A New Architecture for APIs
Having been in the API space for the last decade (at Apigee, Google, and now StepZen), and having done databases for two decades prior (at IBM and during my dissertation at Berkeley), I can safely say that there are two tricks that databases have done well, that will revolutionize how APIs are built and managed.
The first is that databases operate declaratively. That means you tell the database what to do, not how to do it. You follow that principle whether you are creating data or querying for it. APIs, on the other hand, have mostly been created programmatically.
Second, equally importantly, many databases know how to federate, meaning that if your data is scattered across two database systems, then one can execute a query against both as if it was coming from one. The query that you submit is scattered to multiple backend databases, and the results are gathered to present as if they were coming from one centralized system.
In this paper, we will address the latter, we have previously written articles about the former.
Federation of APIs
I had first heard this concept in hearing how Netflix talked about their API tier, in particular from Dan Jacobsen, who is now at the New York Times. Netflix had “domain APIs” that reflected how backends viewed and surfaced their data, and they had “experience APIs” that reflected how applications wanted to access the data. Each experience API made the right call to a set of domain APIs (scattered), and then combined the results (gathered) into one.
But scattering/gathering is not easy. In traditional APIs, it is hardwired into the way each API is built. If the experience API needed some more data, someone would go in and program that API to now scatter to another backend. If the backend API changed its implementation, someone would go in and reprogram the experience API. Errors from backends? Program. Perform issues? Program (add cache), etc., etc.
Furthermore, why do two levels, and does only two levels make sense? If you look at the World Wide Web, it is an interconnection of pages, grouped together into sites, grouped together into domains, etc. The structure of interconnectivity (href) is the same — and it allows for arbitrary complex relationships to be formed.
This needs to be the new world of APIs. However, for this world to form, there is one more fundamental shift that needs to happen. Scattering and gathering, when each backend produces arbitrary structures is almost impossible. There has to be a “standardization” of some form. And that standardization is GraphQL.
GraphQL, which stands for Graph Query Language, has two wonderful features.
- It allows for data to be stitched together:
{
customer (email: “john.doe@example.com”) {
orders {
status
}
}
}
returning customer and order data in one query, just like a federated database query.

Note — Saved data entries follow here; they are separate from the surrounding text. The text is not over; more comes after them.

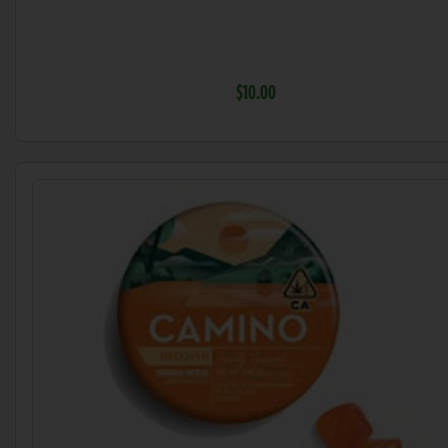
$10.00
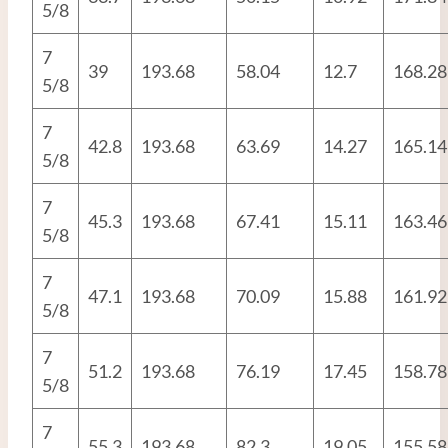
5/8
7
39
193.68
58.04
12.7
168.28
5/8
7
42.8
193.68
63.69
14.27
165.14
5/8
7
45.3
193.68
67.41
15.11
163.46
5/8
7
47.1
193.68
70.09
15.88
161.92
5/8
7
51.2
193.68
76.19
17.45
158.78
5/8
7
55.3
193.68
82.3
19.05
155.58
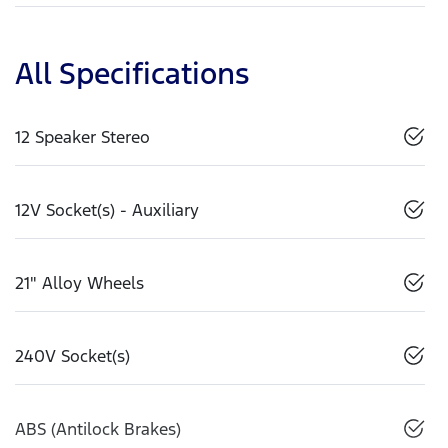
All Specifications
12 Speaker Stereo
12V Socket(s) - Auxiliary
21" Alloy Wheels
240V Socket(s)
ABS (Antilock Brakes)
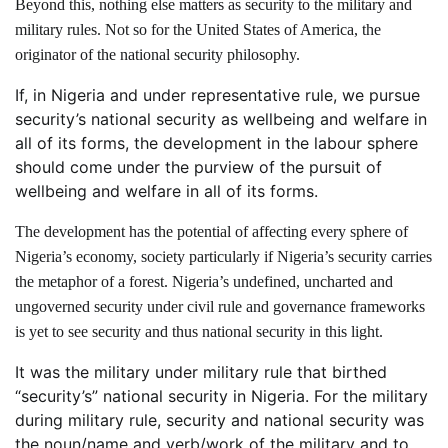
Beyond this, nothing else matters as security to the military and
military rules. Not so for the United States of America, the
originator of the national security philosophy.
If, in Nigeria and under representative rule, we pursue
security’s national security as wellbeing and welfare in
all of its forms, the development in the labour sphere
should come under the purview of the pursuit of
wellbeing and welfare in all of its forms.
The development has the potential of affecting every sphere of
Nigeria’s economy, society particularly if Nigeria’s security carries
the metaphor of a forest. Nigeria’s undefined, uncharted and
ungoverned security under civil rule and governance frameworks
is yet to see security and thus national security in this light.
It was the military under military rule that birthed
“security’s” national security in Nigeria. For the military
during military rule, security and national security was
the noun/name and verb/work of the military and to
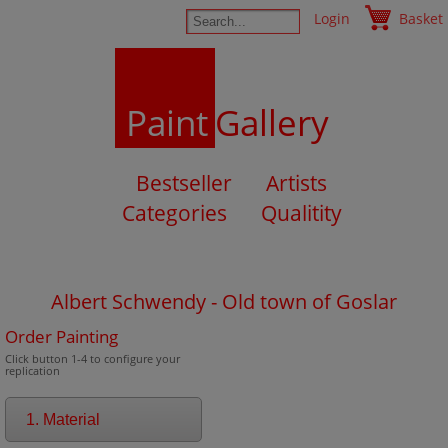
Login
Basket
Paint
Gallery
Bestseller
Artists
Categories
Qualitity
Albert Schwendy - Old town of Goslar
Order Painting
Click button 1-4 to configure your
replication
1. Material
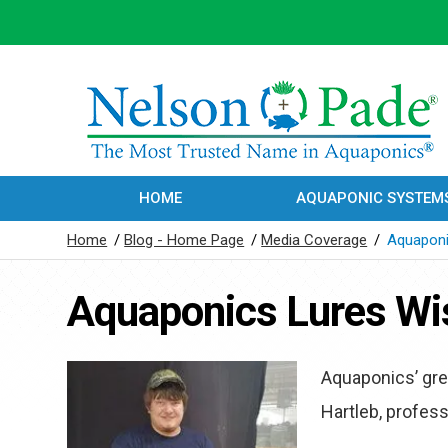
HOME
AQUAPONIC SYSTEM
Home
/
Blog - Home Page
/
Media Coverage
/
Aquaponi
Aquaponics Lures Wis
Aquaponics’ gree
Hartleb, profes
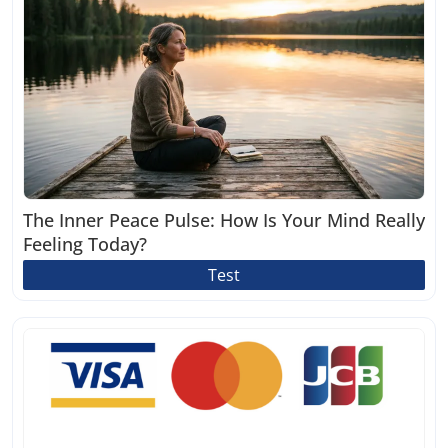
The Inner Peace Pulse: How Is Your Mind Really
Feeling Today?
Test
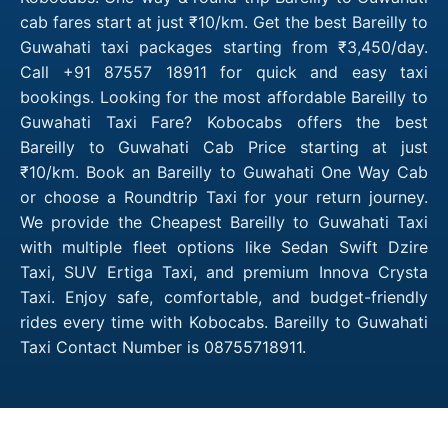
cab fares start at just ₹10/km. Get the best Bareilly to
Guwahati taxi packages starting from ₹3,450/day.
Call +91 87557 18911 for quick and easy taxi
bookings. Looking for the most affordable Bareilly to
Guwahati Taxi Fare? Kobocabs offers the best
Bareilly to Guwahati Cab Price starting at just
₹10/km. Book an Bareilly to Guwahati One Way Cab
or choose a Roundtrip Taxi for your return journey.
We provide the Cheapest Bareilly to Guwahati Taxi
with multiple fleet options like Sedan Swift Dzire
Taxi, SUV Ertiga Taxi, and premium Innova Crysta
Taxi. Enjoy safe, comfortable, and budget-friendly
rides every time with Kobocabs. Bareilly to Guwahati
Taxi Contact Number is 08755718911.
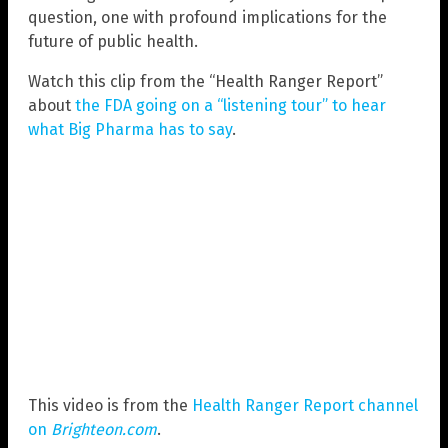
question, one with profound implications for the
future of public health.
Watch this clip from the “Health Ranger Report”
about
the FDA going on a “listening tour” to hear
what Big Pharma has to say
.
This video is from the
Health Ranger Report channel
on
Brighteon.com
.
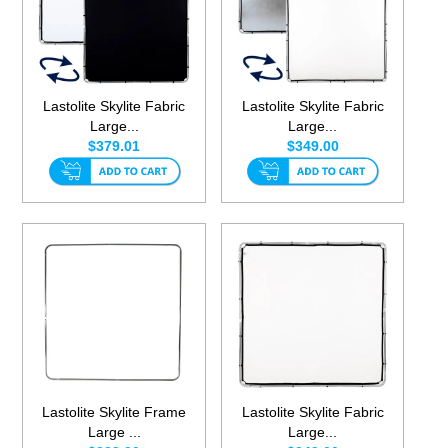
Lastolite Skylite Fabric
Lastolite Skylite Fabric
Large...
Large...
$379.01
$349.00
Lastolite Skylite Frame
Lastolite Skylite Fabric
Large ...
Large...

- It returns the data in exactly the shape of the request. No more, no less. Now imagine a graph of GraphQL APIs:
A GraphQL query at any one level can be scattered to the next-level subgraphs. The responses from them are in the exact shape of the subgraph subqueries that were sent to them. Gathering (stitching) them is trivial, there are no shapes to wrestle with, no logic to write. And this can continue on down.
As you can see, this is an entirely new API architecture. It is a federated graph of APIs, and can be used to build a big supergraph — or a single graph of graphs — and many smaller graphs-of-graphs, which can be scoped at whatever is the right structure for an organization. It is a very clean, easy concept. And it is the future.
However, that is not all. This architecture has some enormous positive implications on performance, governance and multicloud.
Performance
By federating and sending GraphQL subqueries down, you are not shipping unnecessary data up and down the supergraph. In database terms, this is called pushdown — you are letting each subsystem do the most it can, and only send the results of the computation back for the gather stage. This is the difference between computing a member’s total order amount by fetching all the orders and sending it to the customer subgraph (and letting it compute the total), vs. computing the total in the member’s subgraph and only sending the total to the customer subgraph. Good GraphQL systems understand what each subgraph can do, and try to do maximal pushdowns. In traditional API architectures, such knowledge has to be hardwired into the APIs that are further up the chain.
Governance
With this federation model, data does not leave the subgraph unless it has to. Imagine that you have an EU subgraph and a US subgraph. The scatter phase ensures that the EU subgraph is asked for something in its domain, and it can decide what data it can send upstream. Queries like “what is the total amount for a customer” can return the total amount, without violating any privacy issues or leaking specific order data. Or the subgraph can decide to obfuscate some data to preserve privacy.
In addition to the privacy issues, a federated model is just better for governance. Each team decides what its subgraph looks like. It can have a more detailed subgraph for internal use and expose fewer capabilities upstream. Of course, since the data returned has to make sense, it does not preclude the need for some lightweight governance across the subgraphs, but that is much less than what it would be if the whole thing was one tangled mess of programming logic.
Multicloud
Imagine if some of your services were on Google Cloud and some on AWS and some on-premises. You would want to manage them for governance and for performance, separately. In that world, this federated API structure is the only way to go.
Summary
APIs are great. However, API architectures have not evolved. With GraphQL, a new way of forming a graph of graphs is emerging. This architecture leads to a simpler design, better performance, simpler governance and graceful migration to the cloud. It is the way forward.